## What to do
No pictures belong in the answer. Repeat all the entries exactly.

Top of Material shown

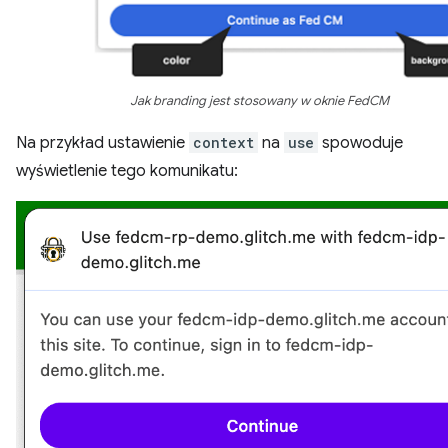
Jak branding jest stosowany w oknie FedCM
Na przykład ustawienie
context
na
use
spowoduje
wyświetlenie tego komunikatu:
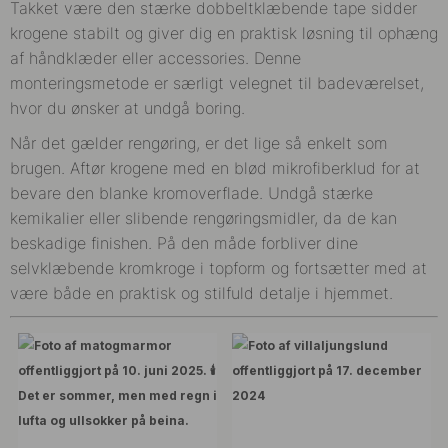
Takket være den stærke dobbeltklæbende tape sidder
krogene stabilt og giver dig en praktisk løsning til ophæng
af håndklæder eller accessories. Denne
monteringsmetode er særligt velegnet til badeværelset,
hvor du ønsker at undgå boring.
Når det gælder rengøring, er det lige så enkelt som
brugen. Aftør krogene med en blød mikrofiberklud for at
bevare den blanke kromoverflade. Undgå stærke
kemikalier eller slibende rengøringsmidler, da de kan
beskadige finishen. På den måde forbliver dine
selvklæbende kromkroge i topform og fortsætter med at
være både en praktisk og stilfuld detalje i hjemmet.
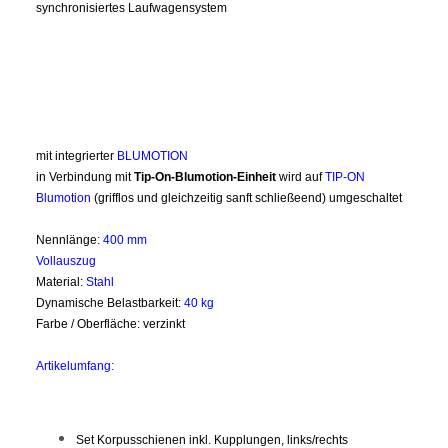
synchronisiertes Laufwagensystem
mit integrierter
BLUMOTION
in Verbindung mit
Tip-On-Blumotion-Einheit
wird auf
TIP-ON
Blumotion
(grifflos und gleichzeitig sanft schließeend) umgeschaltet
Nennlänge:
400 mm
Vollauszug
Material:
Stahl
Dynamische Belastbarkeit:
40 kg
Farbe / Oberfläche: verzinkt
Artikelumfang:
Set Korpusschienen inkl. Kupplungen, links/rechts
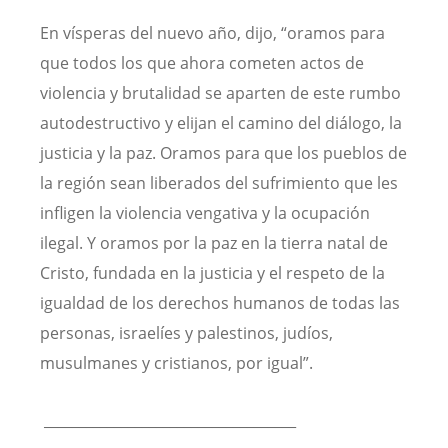
En vísperas del nuevo año, dijo, “oramos para
que todos los que ahora cometen actos de
violencia y brutalidad se aparten de este rumbo
autodestructivo y elijan el camino del diálogo, la
justicia y la paz. Oramos para que los pueblos de
la región sean liberados del sufrimiento que les
infligen la violencia vengativa y la ocupación
ilegal. Y oramos por la paz en la tierra natal de
Cristo, fundada en la justicia y el respeto de la
igualdad de los derechos humanos de todas las
personas, israelíes y palestinos, judíos,
musulmanes y cristianos, por igual”.
____________________________________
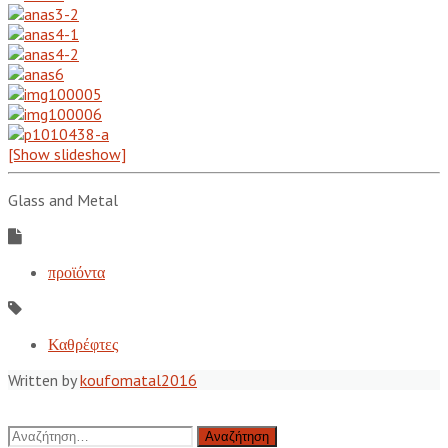
[Show slideshow]
Glass and Metal
προϊόντα
Καθρέφτες
Written by
koufomatal2016
Αναζήτηση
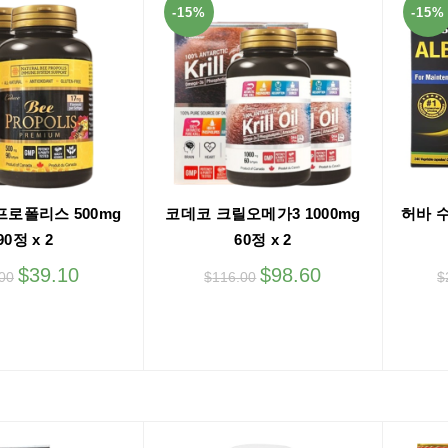
-15%
-15%
프로폴리스 500mg
코데코 크릴오메가3 1000mg
허바 수
90정 x 2
60정 x 2
$
39.10
$
98.60
00
$
116.00
$
dd to cart
Add to cart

Bottom of Material shown

## Response to the task
Jak branding jest stosowany w oknie FedCM
Na przykład ustawienie
context
na
use
spowoduje
wyświetlenie tego komunikatu:
Takket være den stærke dobbeltklæbende tape sidder
krogene stabilt og giver dig en praktisk løsning til ophæng
af håndklæder eller accessories. Denne
monteringsmetode er særligt velegnet til badeværelset,
hvor du ønsker at undgå boring.
Når det gælder rengøring, er det lige så enkelt som
brugen. Aftør krogene med en blød mikrofiberklud for at
bevare den blanke kromoverflade. Undgå stærke
kemikalier eller slibende rengøringsmidler, da de kan
beskadige finishen. På den måde forbliver dine
selvklæbende kromkroge i topform og fortsætter med at
være både en praktisk og stilfuld detalje i hjemmet.
synchronisiertes Laufwagensystem
mit integrierter
BLUMOTION
in Verbindung mit
Tip-On-Blumotion-Einheit
wird auf
TIP-ON
Blumotion
(grifflos und gleichzeitig sanft schließeend) umgeschaltet
Nennlänge:
400 mm
Vollauszug
Material:
Stahl
Dynamische Belastbarkeit:
40 kg
Farbe / Oberfläche: verzinkt
Artikelumfang:
Set Korpusschienen inkl. Kupplungen, links/rechts
En vísperas del nuevo año, dijo, “oramos para
que todos los que ahora cometen actos de
violencia y brutalidad se aparten de este rumbo
autodestructivo y elijan el camino del diálogo, la
justicia y la paz. Oramos para que los pueblos de
la región sean liberados del sufrimiento que les
infligen la violencia vengativa y la ocupación
ilegal. Y oramos por la paz en la tierra natal de
Cristo, fundada en la justicia y el respeto de la
igualdad de los derechos humanos de todas las
personas, israelíes y palestinos, judíos,
musulmanes y cristianos, por igual”.
____________________________________
[Show slideshow]
Glass and Metal
προϊόντα
Καθρέφτες
Written by
koufomatal2016
Αναζήτηση
-15%
-15%
프로폴리스 500mg
코데코 크릴오메가3 1000mg
허바 수
90정 x 2
60정 x 2
$
39.10
$
98.60
00
$
116.00
$
dd to cart
Add to cart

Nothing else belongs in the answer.